Whipple's Disease

Whipple's disease is a rare infectious disease, which is caused by a bacterium known as Tropheryma Whipplei. The majority of affected are men and the disease occurs in about one person in a million (per one year).


The disease is caused by infection with the above-mentioned bacterium, but there is also an important genetic role in its development. People get apparently infected from contaminated soil or water as the majority of infected were working in agriculture. However, the exact mechanism of transmission is not yet fully known.


The disease manifests by intestinal and extraintestinal troubles. Bowel symptoms include abdominal pain, weight loss and diarrhea, which may be associated with malabsorption of nutrients. The extraintestinal symptoms are joint pain, muscle pain, long-term elevated temperature and night sweats. Many patients suffered from neurological disorders such as dementia, eye movement disorders and memory disorders.

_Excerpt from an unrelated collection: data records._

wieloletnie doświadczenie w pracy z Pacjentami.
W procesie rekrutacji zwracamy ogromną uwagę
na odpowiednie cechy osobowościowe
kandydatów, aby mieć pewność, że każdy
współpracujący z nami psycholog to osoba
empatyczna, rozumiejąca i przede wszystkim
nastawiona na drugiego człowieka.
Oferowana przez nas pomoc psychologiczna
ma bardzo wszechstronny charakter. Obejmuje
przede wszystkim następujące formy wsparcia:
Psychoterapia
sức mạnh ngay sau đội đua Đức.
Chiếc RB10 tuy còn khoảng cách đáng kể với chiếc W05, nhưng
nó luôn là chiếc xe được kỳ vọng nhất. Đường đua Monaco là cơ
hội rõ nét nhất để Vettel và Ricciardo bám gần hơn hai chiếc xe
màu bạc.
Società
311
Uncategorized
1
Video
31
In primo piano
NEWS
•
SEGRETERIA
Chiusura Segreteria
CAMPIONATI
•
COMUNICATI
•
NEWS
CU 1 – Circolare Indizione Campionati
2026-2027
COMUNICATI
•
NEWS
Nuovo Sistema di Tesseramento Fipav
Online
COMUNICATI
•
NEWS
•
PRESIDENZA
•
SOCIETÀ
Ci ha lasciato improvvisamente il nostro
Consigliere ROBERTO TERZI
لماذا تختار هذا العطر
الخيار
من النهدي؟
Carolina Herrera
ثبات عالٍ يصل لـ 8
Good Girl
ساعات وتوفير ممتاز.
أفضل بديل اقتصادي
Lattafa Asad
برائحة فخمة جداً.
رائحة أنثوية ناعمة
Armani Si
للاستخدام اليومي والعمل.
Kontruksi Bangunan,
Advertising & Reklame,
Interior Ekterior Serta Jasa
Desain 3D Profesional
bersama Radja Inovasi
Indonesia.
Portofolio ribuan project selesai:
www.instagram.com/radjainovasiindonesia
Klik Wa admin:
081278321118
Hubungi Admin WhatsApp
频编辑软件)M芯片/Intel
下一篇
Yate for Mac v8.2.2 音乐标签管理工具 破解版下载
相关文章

Based on the extremely rare occurrence of the disease, it is certainly very difficult to determine the correct diagnosis. The essential diagnostic method is upper GI endoscopy with taking samples of duodenal mucosa. These samples can be examined under a microscope and when using special staining, the bacteria can be found.


If the diagnosis is confirmed, the therapeutic approach consists mainly of administration of various antibiotics for a very long time. In addition, the patient should receive sufficient diet with missing nutrients.